== DATA PROVIDED ==
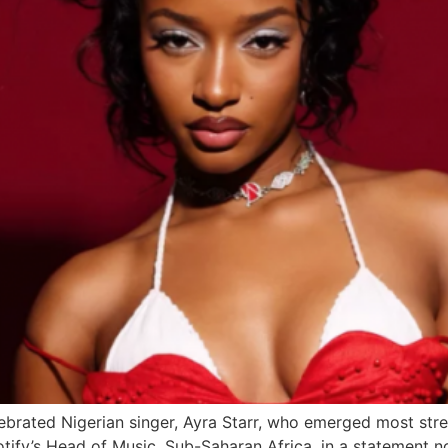
lebrated Nigerian singer, Ayra Starr, who emerged most stre
ify’s Head of Music, Sub-Saharan Africa, in a statement n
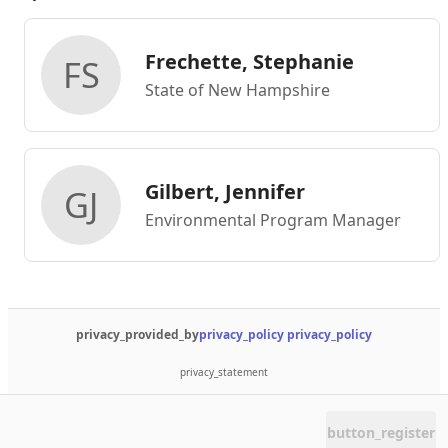
Frechette, Stephanie
FS
State of New Hampshire
Gilbert, Jennifer
GJ
Environmental Program Manager
privacy_provided_by
privacy_policy
privacy_policy
privacy_statement
button_register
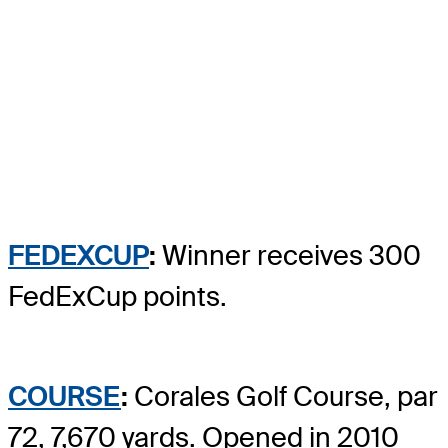
FEDEXCUP
:
Winner receives 300
FedExCup points.
COURSE
:
Corales Golf Course, par
72, 7,670 yards. Opened in 2010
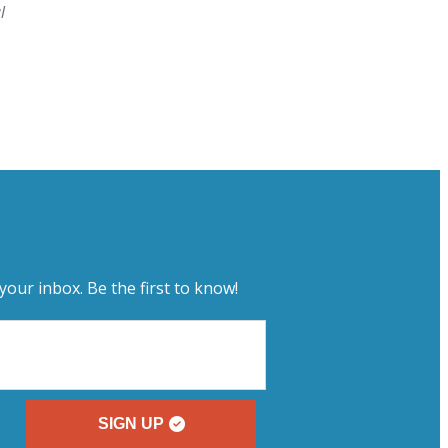
l
your inbox. Be the first to know!
SIGN UP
===
ASSIGNED TASK
Verbatim transcription needed, from the opening line of the entries above through the line containing "FedExCup points."; pictures do not belong in it.

SOLVED EXERCISE
lebrated Nigerian singer, Ayra Starr, who emerged most stre
ify’s Head of Music, Sub-Saharan Africa, in a statement n
Frechette, Stephanie
FS
State of New Hampshire
Gilbert, Jennifer
GJ
Environmental Program Manager
privacy_provided_by
privacy_policy
privacy_policy
privacy_statement
button_register
FEDEXCUP
:
Winner receives 300
FedExCup points.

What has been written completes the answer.